## Task requirements
Begin at the line containing "земной путь Иисуса" in the data below and go on through the line containing "развития и социализации", repeating each line exactly; include both ends and no other line.

==== Source data ====

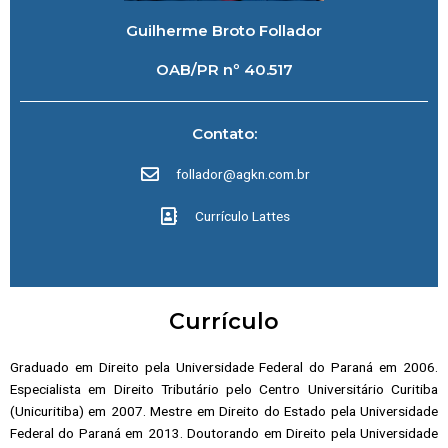
Guilherme Broto Follador
OAB/PR nº 40.517
Contato:
follador@agkn.com.br
Currículo Lattes
Currículo
Graduado em Direito pela Universidade Federal do Paraná em 2006.
Especialista em Direito Tributário pelo Centro Universitário Curitiba
(Unicuritiba) em 2007. Mestre em Direito do Estado pela Universidade
Federal do Paraná em 2013. Doutorando em Direito pela Universidade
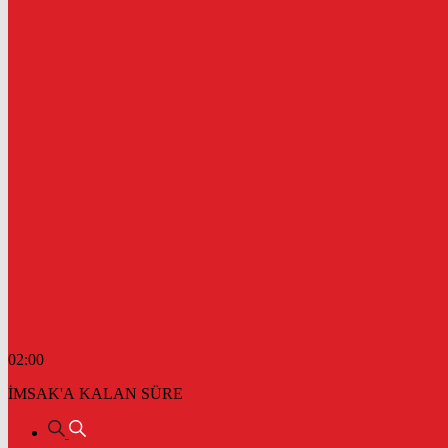
02:00
İMSAK'A KALAN SÜRE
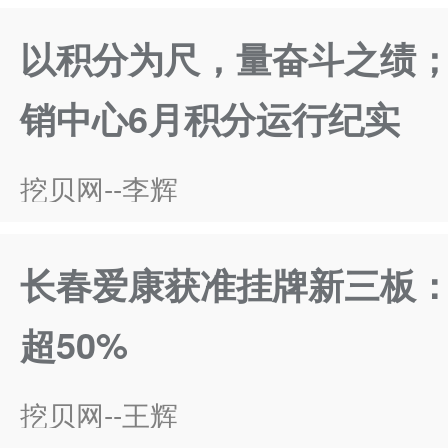
以积分为尺，量奋斗之绩
销中心6月积分运行纪实
挖贝网--李辉
长春爱康获准挂牌新三板：
超50%
挖贝网--王辉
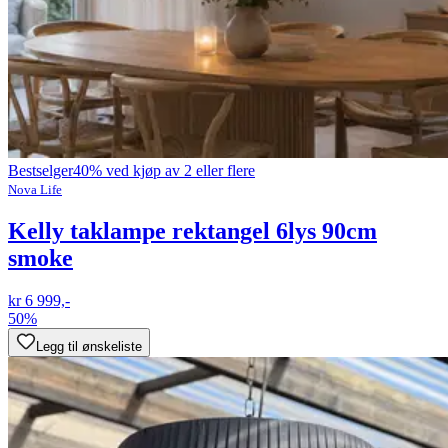
Bestselger
40% ved kjøp av 2 eller flere
Nova Life
Kelly taklampe rektangel 6lys 90cm
smoke
kr 6 999,-
50%
Legg til ønskeliste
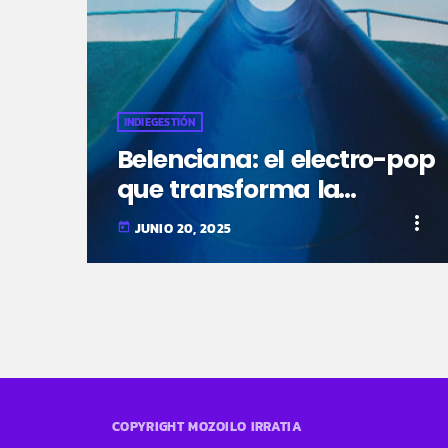
INDIEGESTIÓN
Belenciana: el electro-pop
que transforma la
nostalgia en
more_vert
JUNIO 20, 2025
today
himnos generacionales
COPYRIGHT MOZOILO IRRATIA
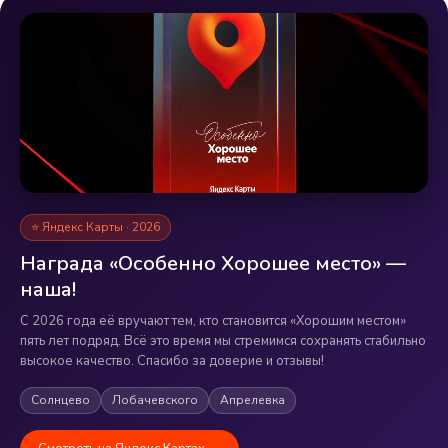
⭐ Яндекс Карты · 2026
Награда «Особенно Хорошее место» —
наша!
С 2026 года её вручают тем, кто становится «Хорошим местом»
пять лет подряд. Всё это время мы стремимся сохранять стабильно
высокое качество. Спасибо за доверие и отзывы!
Солнцево
Лобачевского
Апрелевка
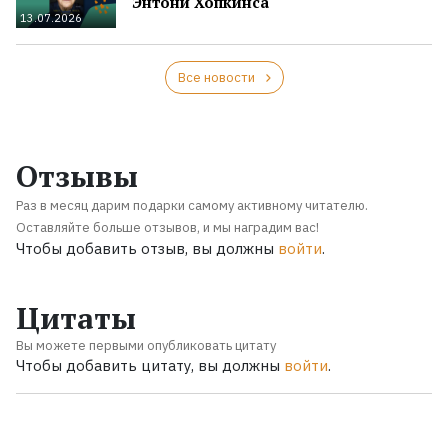
Энтони Хопкинса
13.07.2026
Все новости
Отзывы
Раз в месяц дарим подарки самому активному читателю.
Оставляйте больше отзывов, и мы наградим вас!
Чтобы добавить отзыв, вы должны
войти
.
Цитаты
Вы можете первыми опубликовать цитату
Чтобы добавить цитату, вы должны
войти
.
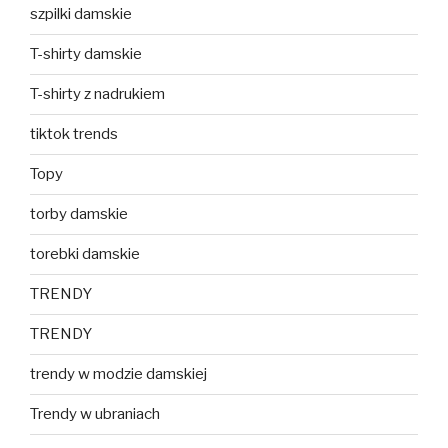
szpilki damskie
T-shirty damskie
T-shirty z nadrukiem
tiktok trends
Topy
torby damskie
torebki damskie
TRENDY
TRENDY
trendy w modzie damskiej
Trendy w ubraniach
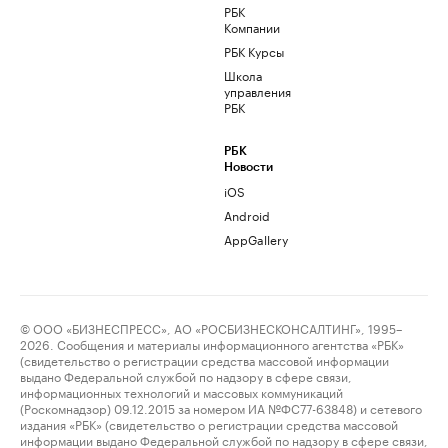
РБК
Компании
РБК Курсы
Школа
управления
РБК
РБК
Новости
iOS
Android
AppGallery
© ООО «БИЗНЕСПРЕСС», АО «РОСБИЗНЕСКОНСАЛТИНГ», 1995–
2026. Сообщения и материалы информационного агентства «РБК»
(свидетельство о регистрации средства массовой информации
выдано Федеральной службой по надзору в сфере связи,
информационных технологий и массовых коммуникаций
(Роскомнадзор) 09.12.2015 за номером ИА №ФС77-63848) и сетевого
издания «РБК» (свидетельство о регистрации средства массовой
информации выдано Федеральной службой по надзору в сфере связи,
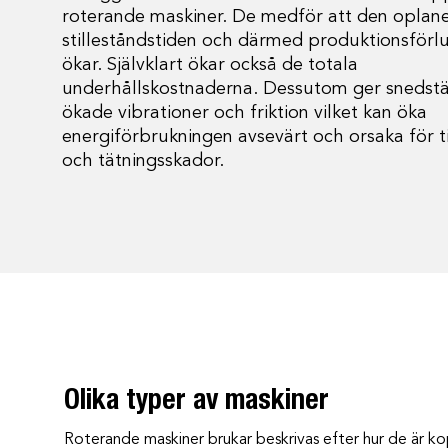
roterande maskiner. De medför att den oplan
stilleståndstiden och därmed produktionsförl
ökar. Självklart ökar också de totala
underhållskostnaderna. Dessutom ger snedstä
ökade vibrationer och friktion vilket kan öka
energiförbrukningen avsevärt och orsaka för ti
och tätningsskador.
Olika typer av maskiner
Roterande maskiner brukar beskrivas efter hur de är kop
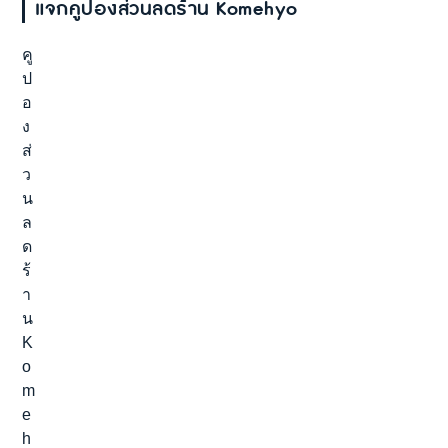
แจกคูปองส่วนลดร้าน Komehyo
คู
ป
อ
ง
ส่
ว
น
ล
ด
ร้
า
น
K
o
m
e
h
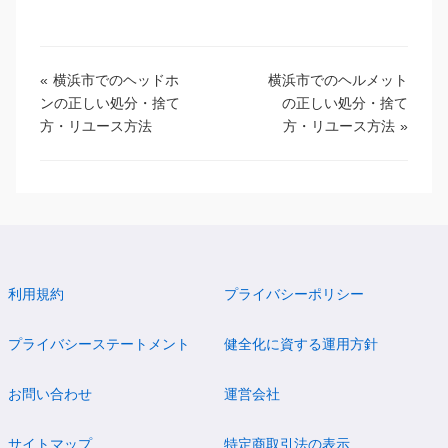
«
横浜市でのヘッドホ
横浜市でのヘルメット
ンの正しい処分・捨て
の正しい処分・捨て
方・リユース方法
方・リユース方法
»
利用規約
プライバシーポリシー
プライバシーステートメント
健全化に資する運用方針
お問い合わせ
運営会社
サイトマップ
特定商取引法の表示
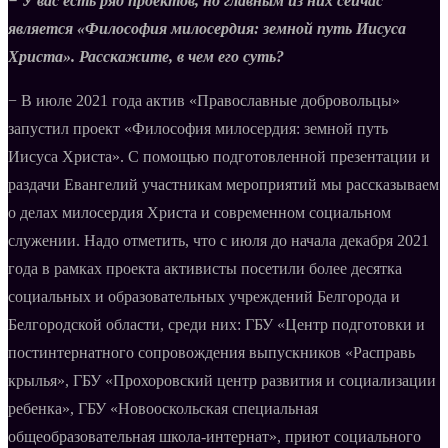
− У вас есть ряд проектов, но главным из них сейчас
является «Философия милосердия: земной путь Иисуса
Христа». Расскажите, в чем его суть?
− В июле 2021 года актив «Православные добровольцы»
запустил проект «Философия милосердия: земной путь
Иисуса Христа». С помощью подготовленной презентации и
раздачи Евангелий участникам мероприятий мы рассказываем
о делах милосердия Христа и современном социальном
служении. Надо отметить, что с июля до начала декабря 2021
года в рамках проекта активисты посетили более десятка
социальных и образовательных учреждений Белгорода и
Белгородской области, среди них: ГБУ «Центр подготовки и
постинтернатного сопровождения выпускников «Расправь
крылья», ГБУ «Прохоровский центр развития и социализации
ребенка», ГБУ «Новооскольская специальная
общеобразовательная школа-интернат», приют социального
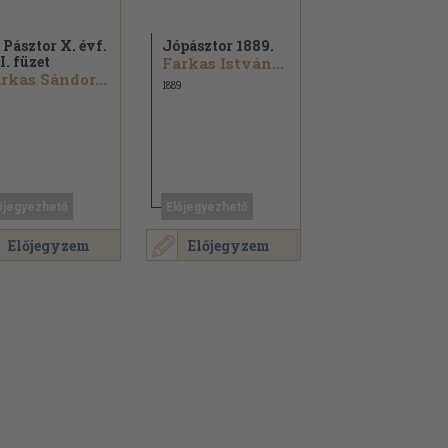
 Pásztor X. évf.
Jópásztor 1889.
I. füzet
Farkas István...
rkas Sándor...
1889
őjegyezhető
Előjegyezhető
Előjegyzem
Előjegyzem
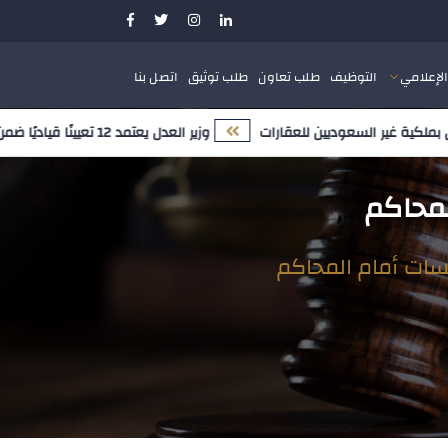
الإعلامي
التوظيف
طلب تعاون
طلب توثيق
اتصل بنا
ية غير السعوديين للعقارات
وزير العدل يعتمد 12 تعيينًا قياديًا ضمن مسار تمكين الكفاءات الوطنية وتعزيز النضج المؤسسي
لمحاكم
سات أمام المحاكم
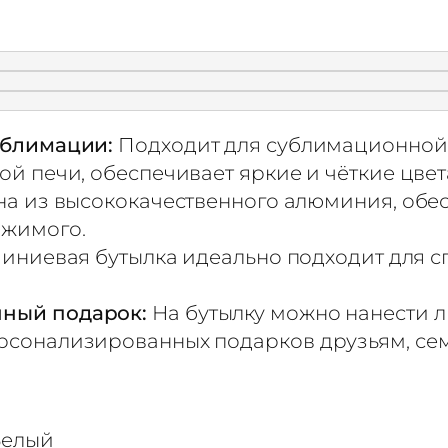
ублимации:
Подходит для сублимационной 
й печи, обеспечивает яркие и чёткие цвет
а из высококачественного алюминия, обесп
ржимого.
иниевая бутылка идеально подходит для сп
ный подарок:
На бутылку можно нанести л
сонализированных подарков друзьям, сем
Белый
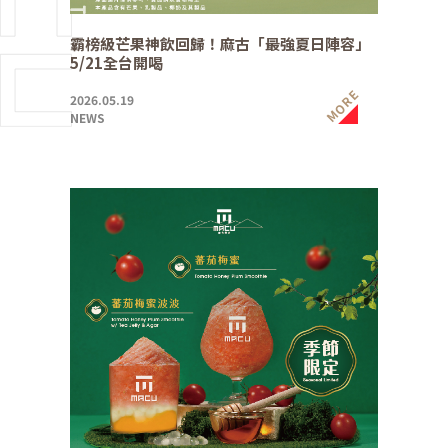
霸榜級芒果神飲回歸！麻古「最強夏日陣容」
5/21全台開喝
MORE
2026.05.19
NEWS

====

## Response area
является «Философия милосердия: земной путь Иисуса
Христа». Расскажите, в чем его суть?
− В июле 2021 года актив «Православные добровольцы»
запустил проект «Философия милосердия: земной путь
Иисуса Христа». С помощью подготовленной презентации и
раздачи Евангелий участникам мероприятий мы рассказываем
о делах милосердия Христа и современном социальном
служении. Надо отметить, что с июля до начала декабря 2021
года в рамках проекта активисты посетили более десятка
социальных и образовательных учреждений Белгорода и
Белгородской области, среди них: ГБУ «Центр подготовки и
постинтернатного сопровождения выпускников «Расправь
крылья», ГБУ «Прохоровский центр развития и социализации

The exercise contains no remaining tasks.